Aku sempat ingin menutup telepon, tapi rasa penasaran mengalahkan.
“Aku rasa semuanya jadi berlebihan,” katanya. “Tes itu cuma simbol komitmenmu. Kamu bukan yang pertama merasa kesal. Aku hanya ingin tahu seberapa serius kamu sama Eric.”
“Kamu benar-benar mau tahu?” tanyaku. “Kalau kamu mau menguji aku, seharusnya kamu mulai dengan perlakuan yang penuh hormat. Bukan dengan kain lap dan daftar tugas.”
“Aku tidak bermaksud menyinggung,” katanya. “Setiap istri di keluarga ini mengalaminya. Itu tradisi.”
“Ya,” kataku dengan suara tegas, “tradisi harus berkembang. Atau mati.”
Dia tidak pernah menelepon lagi setelah itu.
Sementara itu, Eric terus mengirim pesan permintaan maaf.

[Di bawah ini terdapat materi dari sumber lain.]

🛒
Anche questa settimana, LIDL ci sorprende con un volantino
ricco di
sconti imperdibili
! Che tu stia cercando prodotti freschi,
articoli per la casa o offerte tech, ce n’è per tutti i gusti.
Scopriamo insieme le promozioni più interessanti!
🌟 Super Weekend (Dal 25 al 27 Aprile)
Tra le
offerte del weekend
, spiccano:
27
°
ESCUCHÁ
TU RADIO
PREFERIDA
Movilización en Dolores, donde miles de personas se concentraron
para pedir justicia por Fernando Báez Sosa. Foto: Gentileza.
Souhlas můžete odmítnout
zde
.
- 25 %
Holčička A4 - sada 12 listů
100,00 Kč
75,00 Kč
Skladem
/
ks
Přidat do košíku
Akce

Tapi itu bukan masalah utamanya. Masalahnya, dia tidak melakukan apa-apa saat itu penting. Dia tidak membela aku ketika aku dipojokkan. Dia membiarkan aku duduk di sana dan dinilai seolah-olah aku sedang melamar peran dalam keluarga mereka, bukan menikahi seseorang yang kucintai.
Suatu malam, Monica menuangkan segelas anggur untukku dan berkata, “Kamu tahu, kamu selalu bisa bicara lagi dengannya. Lihat apakah dia benar-benar serius berubah.”

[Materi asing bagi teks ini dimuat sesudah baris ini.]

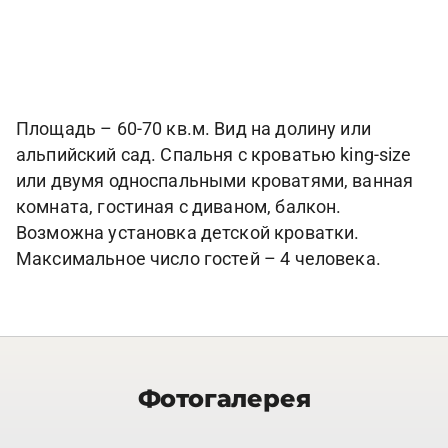
Площадь – 60-70 кв.м. Вид на долину или
альпийский сад. Спальня с кроватью king-size
или двумя односпальными кроватями, ванная
комната, гостиная с диваном, балкон.
Возможна установка детской кроватки.
Максимальное число гостей – 4 человека.
Фотогалерея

“Aku tahu,” jawabku. “Tapi cinta itu bukan soal lulus tes seseorang. Ini soal merasa terlihat. Dan aku tidak yakin mereka pernah benar-benar melihatku.”
Aku masih mencintainya. Itulah bagian yang sulit. Dia bukan pria jahat, hanya pria yang dibesarkan dalam sistem yang terlalu ia takuti untuk dipertanyakan. Dan itu membuatku bertanya, diam untuk hal apalagi dia nanti?
Pernikahan kami masih ditunda. Aku belum membuat keputusan akhir. Tapi sekarang aku tahu, aku tidak akan pernah menikah ke dalam keluarga yang mengharuskanku mengepel lantai agar bisa dianggap serius. Jika Eric benar-benar ingin bersamaku, maka dia harus menghentikan pola itu. Sekali dan untuk selamanya.
Dan kalau dia tidak bisa?
Maka aku akan pergi — dengan atau tanpa lantai yang bersih.